See Don't Tread on Me: The Selected Letters of S. J. Perelman (1987) ed. by P. Crowther; Conversations with S. J. Perelman (1995) ed. by T. Teicholz; S. J. Perelman: A Life (1987) by D. Hermann; S. J. Perelman: An Annotated Bibliography (1985) and S. J. Perelman: A Critical Study (1987) by S. Gale.

Perelman, S. J. (Sidney Joseph)

(1904–79) writer; born in New York City. After graduating from Brown (1925), he returned to New York City to work as a cartoonist and writer for various periodicals (1925–29).
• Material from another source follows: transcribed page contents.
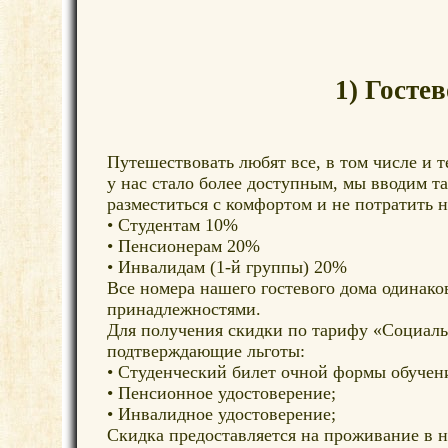
1) Гост
Путешествовать любят все, в том числе и 
у нас стало более доступным, мы вводим т
разместиться с комфортом и не потратить н
• Студентам 10%
• Пенсионерам 20%
• Инвалидам (1-й группы) 20%
Все номера нашего гостевого дома одинак
принадлежностями.
Для получения скидки по тарифу «Социал
подтверждающие льготы:
• Студенческий билет очной формы обучен
• Пенсионное удостоверение;
• Инвалидное удостоверение;
Скидка предоставляется на проживание в н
The first collection of his pieces, Dawn Ginsbergh's Revenge (1929), attracted the attention of Hollywood, and in the next quarter-century he would write 11 film scripts, including parts of some Marx Brothers movies. Starting in 1931, he also began to publish the first of what proved to be hundreds of pieces in the New Yorker, many of them biting satires of contemporary American mores and manners, but all written with his inimitable mix of baroque language, tongue-in-cheek parody, and zany wit. They were periodically collected in such volumes as The Most of S. J. Perelman (1958). Although he settled in Bucks County, Pa., in his later years, he was an inveterate traveler and published several books about his travels, such as Westward Ha! or Around the World in Eighty Cliches (1948).